CBC Radio One is putting controversial plans to reinvent itself on hold.

The news and information service has killed off weekday morning show This Morning, but won’t perform radical surgery on its Saturday lineup until next year, executive director Adrian Mills wrote in a memo to English-language radio staff yesterday.

The public broadcaster had been planning changes to weekday mornings and Saturdays as part of an overall strategy to attract younger listeners. Right now, CBC Radio One’s core audience comprises people in their 50s and 60s.
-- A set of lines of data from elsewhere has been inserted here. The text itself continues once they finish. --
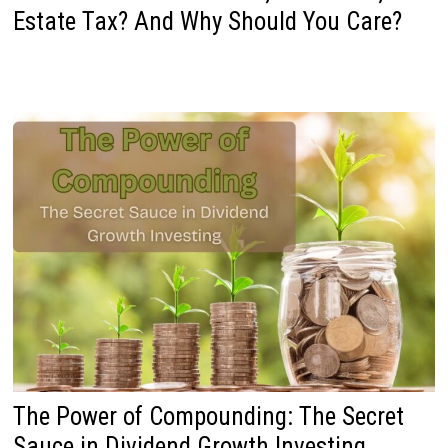
Estate Tax? And Why Should You Care?
The Power of Compounding: The Secret
Sauce in Dividend Growth Investing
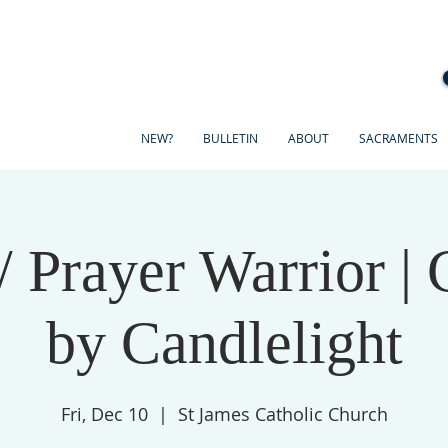
NEW?
BULLETIN
ABOUT
SACRAMENTS
/ Prayer Warrior | 
by Candlelight
Fri, Dec 10
  |  
St James Catholic Church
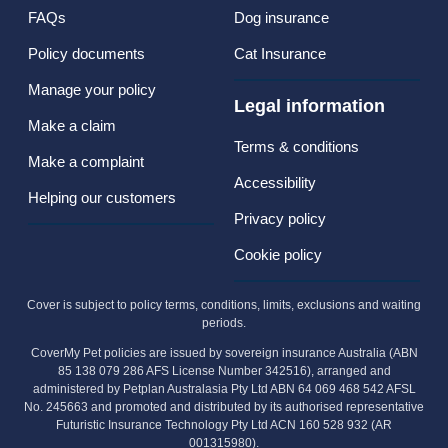
FAQs
Dog insurance
Policy documents
Cat Insurance
Manage your policy
Legal information
Make a claim
Terms & conditions
Make a complaint
Accessibility
Helping our customers
Privacy policy
Cookie policy
Cover is subject to policy terms, conditions, limits, exclusions and waiting
periods.
CoverMy Pet policies are issued by sovereign insurance Australia (ABN
85 138 079 286 AFS License Number 342516), arranged and
administered by Petplan Australasia Pty Ltd ABN 64 069 468 542 AFSL
No. 245663 and promoted and distributed by its authorised representative
Futuristic Insurance Technology Pty Ltd ACN 160 528 932 (AR
001315980).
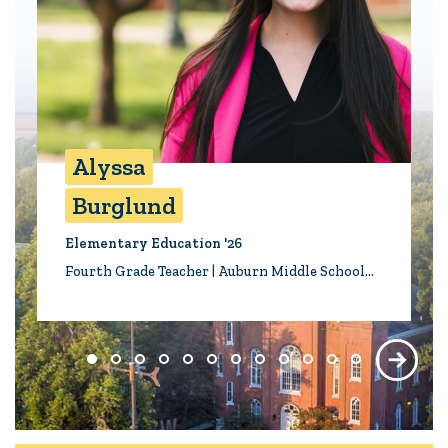
Alyssa
Burglund
Elementary Education '26
Fourth Grade Teacher | Auburn Middle School…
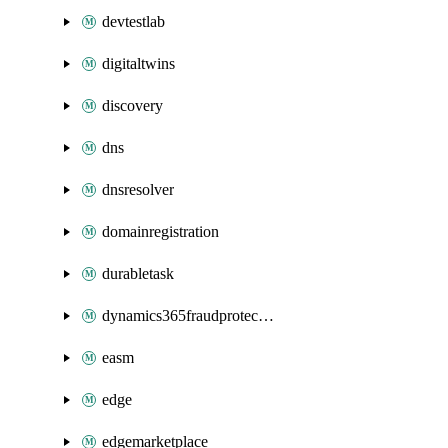
devtestlab
digitaltwins
discovery
dns
dnsresolver
domainregistration
durabletask
dynamics365fraudprotection
easm
edge
edgemarketplace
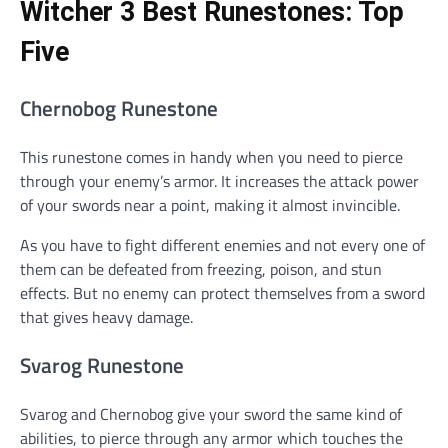
Witcher 3 Best Runestones: Top
Five
Chernobog Runestone
This runestone comes in handy when you need to pierce
through your enemy’s armor. It increases the attack power
of your swords near a point, making it almost invincible.
As you have to fight different enemies and not every one of
them can be defeated from freezing, poison, and stun
effects. But no enemy can protect themselves from a sword
that gives heavy damage.
Svarog Runestone
Svarog and Chernobog give your sword the same kind of
abilities, to pierce through any armor which touches the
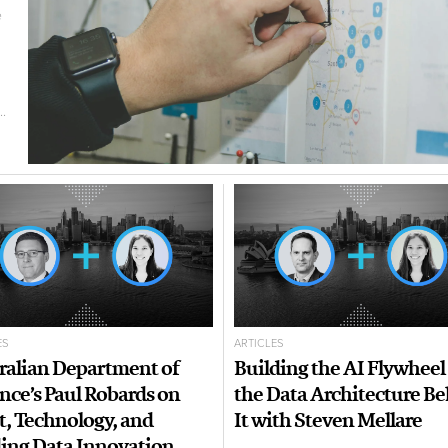
e
.
ES
ARTICLES
ralian Department of
Building the AI Flywheel
nce’s Paul Robards on
the Data Architecture B
t, Technology, and
It with Steven Mellare
ing Data Innovation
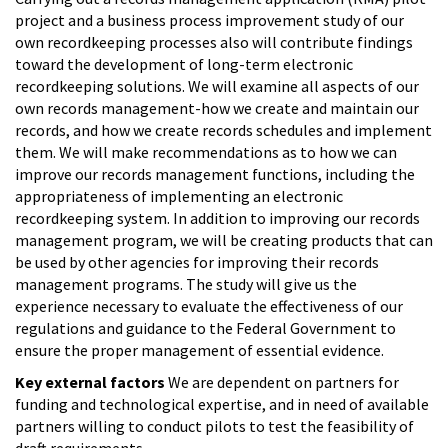
project and a business process improvement study of our
own recordkeeping processes also will contribute findings
toward the development of long-term electronic
recordkeeping solutions. We will examine all aspects of our
own records management-how we create and maintain our
records, and how we create records schedules and implement
them. We will make recommendations as to how we can
improve our records management functions, including the
appropriateness of implementing an electronic
recordkeeping system. In addition to improving our records
management program, we will be creating products that can
be used by other agencies for improving their records
management programs. The study will give us the
experience necessary to evaluate the effectiveness of our
regulations and guidance to the Federal Government to
ensure the proper management of essential evidence.
Key external factors
We are dependent on partners for
funding and technological expertise, and in need of available
partners willing to conduct pilots to test the feasibility of
draft requirements.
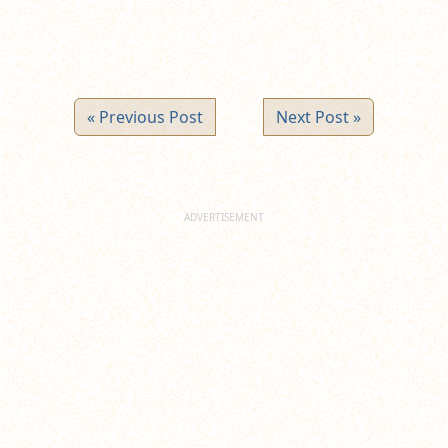
« Previous Post
Next Post »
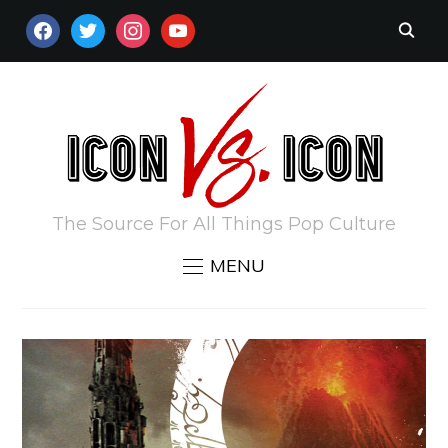
FACEBOOK
TWITTER
INSTAGRAM
YOUTUBE
The Source For All Things Pop Culture
MENU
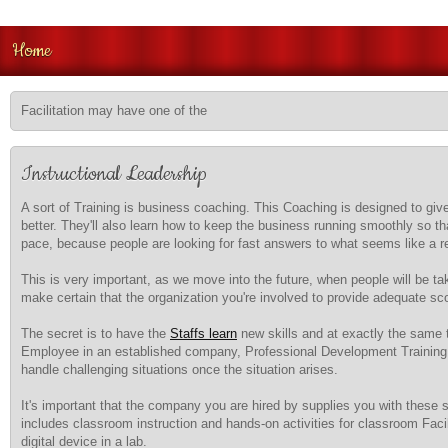
Home
Facilitation may have one of the
Instructional Leadership
A sort of Training is business coaching. This Coaching is designed to g
better. They'll also learn how to keep the business running smoothly so tha
pace, because people are looking for fast answers to what seems like a re
This is very important, as we move into the future, when people will be t
make certain that the organization you're involved to provide adequate sc
The secret is to have the
Staffs learn
new skills and at exactly the same 
Employee in an established company, Professional Development Training w
handle challenging situations once the situation arises.
It's important that the company you are hired by supplies you with these sk
includes classroom instruction and hands-on activities for classroom Facil
digital device in a lab.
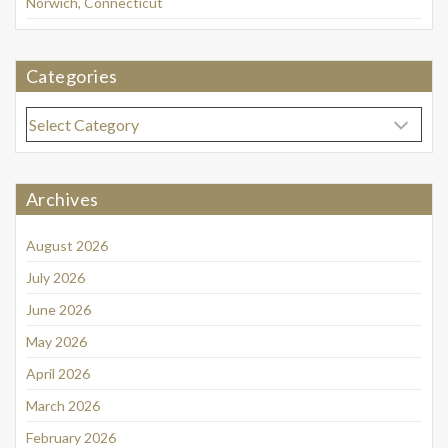
Norwich, Connecticut
Categories
Categories
Archives
August 2026
July 2026
June 2026
May 2026
April 2026
March 2026
February 2026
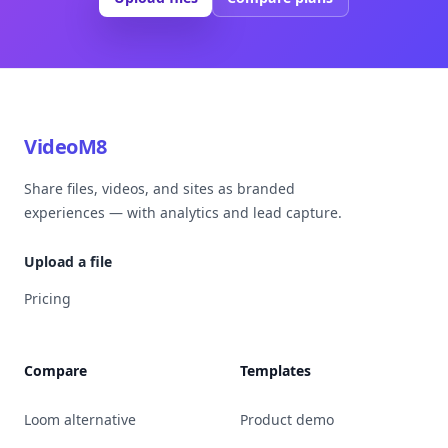
VideoM8
Share files, videos, and sites as branded
experiences — with analytics and lead capture.
Upload a file
Pricing
Compare
Templates
Loom alternative
Product demo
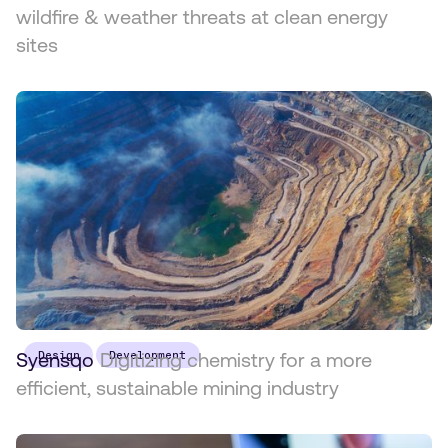
wildfire & weather threats at clean energy
sites
Syensqo
Design
Digitizing chemistry for a more
Development
efficient, sustainable mining industry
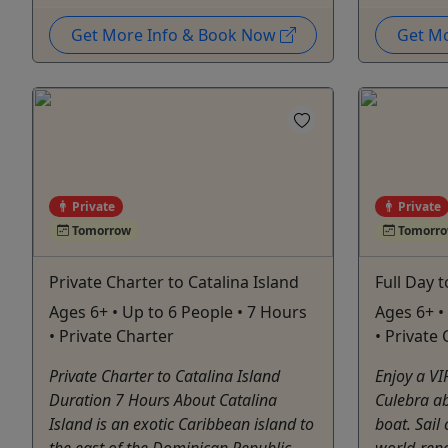
Get More Info & Book Now
Get M
Private
Private
Tomorrow
Tomorr
Private Charter to Catalina Island
Full Day 
Ages 6+ • Up to 6 People • 7 Hours
Ages 6+ •
• Private Charter
• Private
Private Charter to Catalina Island
Enjoy a VIP
Duration 7 Hours About Catalina
Culebra a
Island is an exotic Caribbean island to
boat. Sail 
the east of the Dominican Republic
world-ren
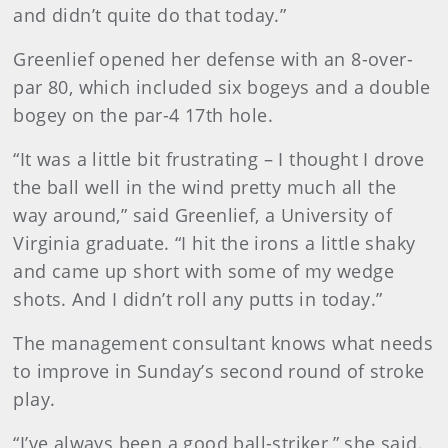
and didn’t quite do that today.”
Greenlief opened her defense with an 8-over-
par 80, which included six bogeys and a double
bogey on the par-4 17th hole.
“It was a little bit frustrating – I thought I drove
the ball well in the wind pretty much all the
way around,” said Greenlief, a University of
Virginia graduate. “I hit the irons a little shaky
and came up short with some of my wedge
shots. And I didn’t roll any putts in today.”
The management consultant knows what needs
to improve in Sunday’s second round of stroke
play.
“I’ve always been a good ball-striker,” she said.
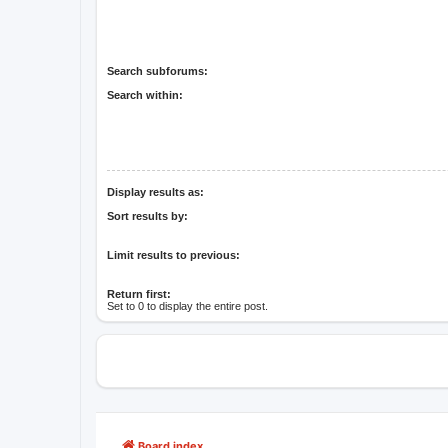
Search subforums:
Search within:
Display results as:
Sort results by:
Limit results to previous:
Return first:
Set to 0 to display the entire post.
Board index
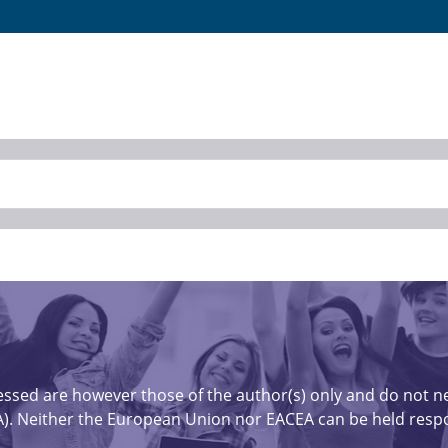
sed are however those of the author(s) only and do not nec
). Neither the European Union nor EACEA can be held respo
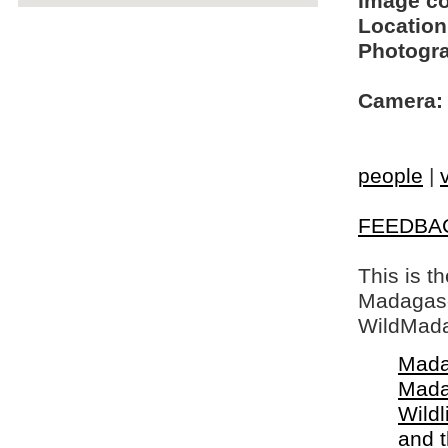
Image c
Location
Photogra
Camera:
people
|
FEEDBA
This is t
Madagasca
WildMada
Mada
Mada
Wildl
and 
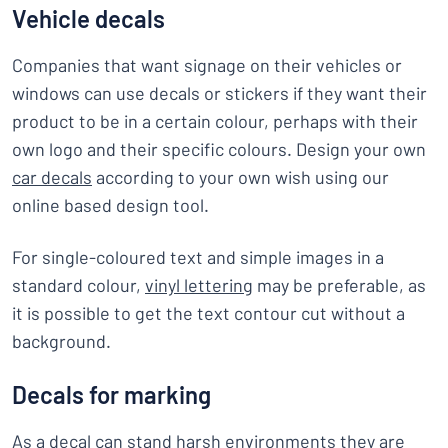
Vehicle decals
Companies that want signage on their vehicles or
windows can use decals or stickers if they want their
product to be in a certain colour, perhaps with their
own logo and their specific colours. Design your own
car decals
according to your own wish using our
online based design tool.
For single-coloured text and simple images in a
standard colour,
vinyl lettering
may be preferable, as
it is possible to get the text contour cut without a
background.
Decals for marking
As a decal can stand harsh environments they are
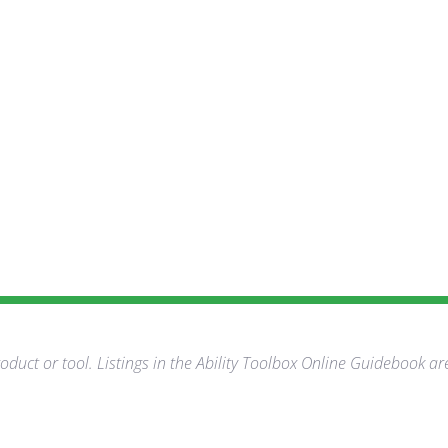
duct or tool. Listings in the Ability Toolbox Online Guidebook ar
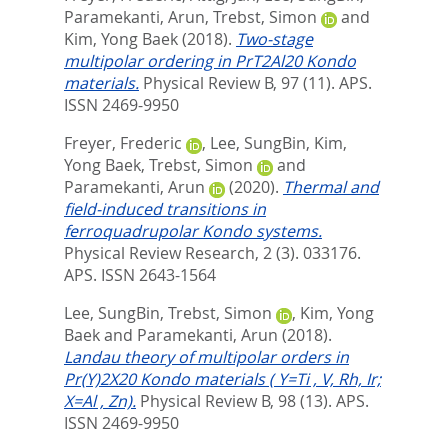
Paramekanti, Arun
,
Trebst, Simon
and
Kim, Yong Baek
(2018).
Two-stage
multipolar ordering in PrT2Al20 Kondo
materials.
Physical Review B, 97 (11).
APS.
ISSN 2469-9950
Freyer, Frederic
,
Lee, SungBin
,
Kim,
Yong Baek
,
Trebst, Simon
and
Paramekanti, Arun
(2020).
Thermal and
field-induced transitions in
ferroquadrupolar Kondo systems.
Physical Review Research, 2 (3). 033176.
APS. ISSN 2643-1564
Lee, SungBin
,
Trebst, Simon
,
Kim, Yong
Baek
and
Paramekanti, Arun
(2018).
Landau theory of multipolar orders in
Pr(Y)2X20 Kondo materials ( Y=Ti , V, Rh, Ir;
X=Al , Zn).
Physical Review B, 98 (13).
APS.
ISSN 2469-9950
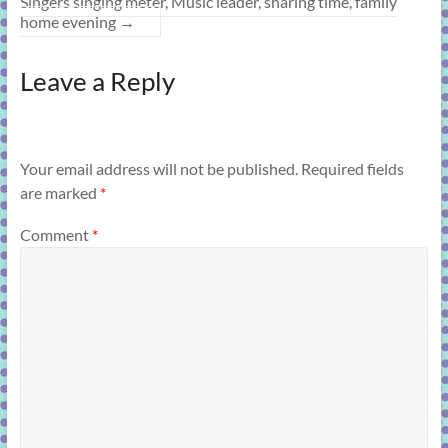
Singers singing meter, Music leader, sharing time, family
home evening
→
Leave a Reply
Your email address will not be published.
Required fields
are marked
*
Comment
*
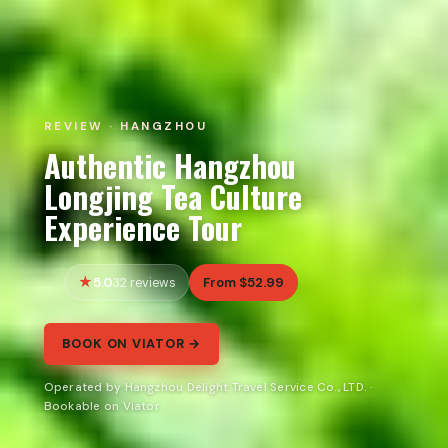
REVIEW · HANGZHOU
Authentic Hangzhou
Longjing Tea Culture
Experience Tour
5.0
From $52.99
32 reviews
BOOK ON VIATOR →
Operated by Hangzhou Delight Travel Service Co., LTD. ·
Bookable on Viator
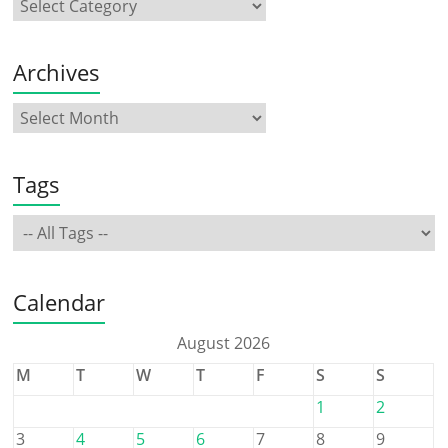
Archives
Tags
Calendar
August 2026
M
T
W
T
F
S
S
1
2
3
4
5
6
7
8
9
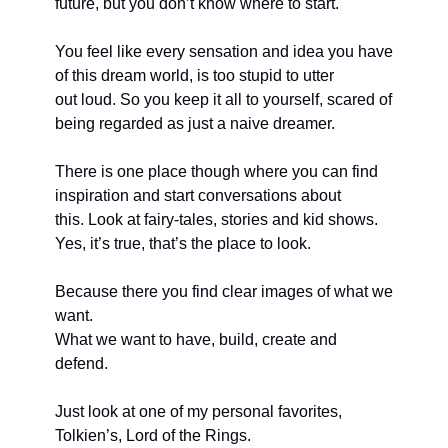
future, but you don’t know where to start. 
You feel like every sensation and idea you have 
of this dream world, is too stupid to utter
out loud. So you keep it all to yourself, scared of 
being regarded as just a naive dreamer.
There is one place though where you can find 
inspiration and start conversations about
this. Look at fairy-tales, stories and kid shows. 
Yes, it’s true, that’s the place to look.
Because there you find clear images of what we 
want. 
What we want to have, build, create and 
defend. 
Just look at one of my personal favorites, 
Tolkien’s, Lord of the Rings. 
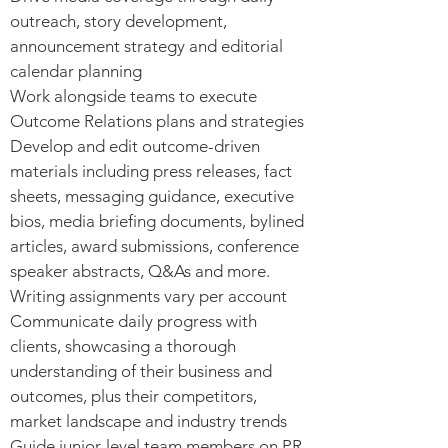
outreach, story development,
announcement strategy and editorial
calendar planning
Work alongside teams to execute
Outcome Relations plans and strategies
Develop and edit outcome-driven
materials including press releases, fact
sheets, messaging guidance, executive
bios, media briefing documents, bylined
articles, award submissions, conference
speaker abstracts, Q&As and more.
Writing assignments vary per account
Communicate daily progress with
clients, showcasing a thorough
understanding of their business and
outcomes, plus their competitors,
market landscape and industry trends
Guide junior-level team members on PR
This Morning, currently hosted by Shelagh Rogers on weekdays, has been replaced with a “town square” program from 8:30 a.m. to noon and an as-yet-unnamed block of programming from 10 a.m. to noon. Also beginning this fall, the Manitoba weekday morning show hosted by Terry MacLeod will run from 6 to 8:30 a.m. But a more ambitious plan to scrap the network’s entire Saturday lineup in favour of some kind of live programming has been put off until January 2003 at the earliest.

What this means is three Winnipeg-based Saturday programs will be back on the air in September: nationally broadcast pop-culture show Definitely Not The Opera, Manitoba entertainment newsmagazine Culture Shock and the local weekend morning show hosted by Ron Robinson.

Political newsmagazine The House and long-running science program Quirks & Quarks will also return on Saturdays.

But there are no plans to resurrect Vancouver-based Basic Black, as longtime host Arthur Black is retiring at the end of June. Also, DNTO host Nora Young is calling it quits and will be replaced in the fall. The departures of Black and Young are what originally led CBC brass to consider major changes to the Saturday lineup.

According to Mills, the plans are on hold because of financial concerns. “After much consideration, the original Saturday proposal and associated schedule implications — while ambitious, exciting and innovative — needs to be revisited in order for us to be able to deliver a high-quality schedule at an affordable cost,” he wrote.

However, other reports suggest the CBC was not ready. Citing unnamed sources, the Toronto Globe & Mail claimed there was no way the network could create so much new programming in time for the fall because much of its staff goes on holidays in July and producers had not been hired for the new shows.